There is no other way to put it: Elvis is the King. Note the present tense: even though Elvis (supposedly) died nearly forty years ago, he has lived on in our hearts, as a sound, as an image, and as an especially vigorous personality. In fact, it's safe to say no other celebrity has done so quite as well. The Death and Resurrection of Elvis Presley is the story of that afterlife, of Elvis after he left the building. Walking the eccentrically carpeted rooms of Graceland, bidding into stratospheric sums on his auctioned relics, and mingling among the some 200,000 impersonators of his likeness, Ted Harrison offers nothing less than the ultimate Elvis tribute.

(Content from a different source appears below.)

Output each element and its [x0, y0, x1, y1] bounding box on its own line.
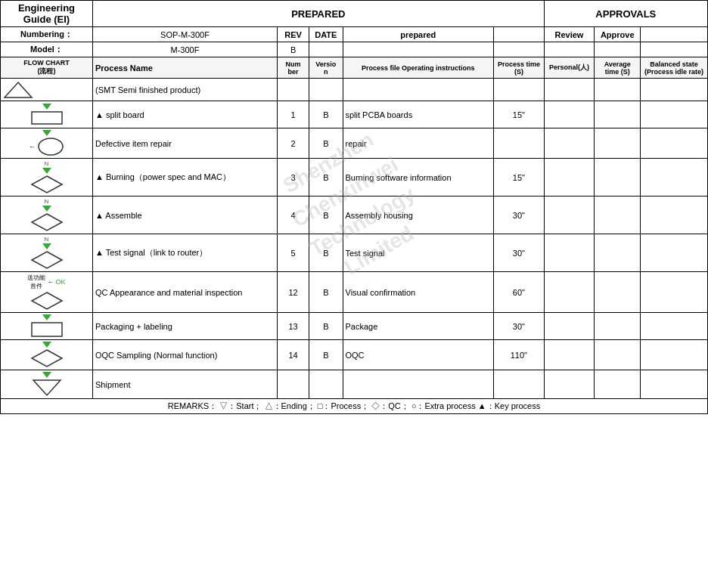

Harrison begins, of course, in pilgrimage: to Graceland. He shows how Elvis's estate was pillaged nearly to ruin by his manager but was saved through the deft business acumen and financial vision of his divorced wife, one Priscilla Presley. If Graceland seems holy, that's because it is: Harrison unveils in Elvis's allure a deeply spiritual dimension, showing how Elvis fans, over the decades, have anointed their idol with Christ-like qualities. Through Elvis's extravagance, Harrison raises fascinating links between money and faith, and through Elvis's life, he shows how the King actually fulfilled a host of roles ranging from hero to martyr to saint. Underpinning the whole story is Elvis's extraordinary charisma and—lest we forget—his astonishing musical genius.
Fascinating, colorful, and deeply informative, this book is a must-have for any fan, anyone who was ever lucky enough to see Elvis alive or who hopes they might still be able to.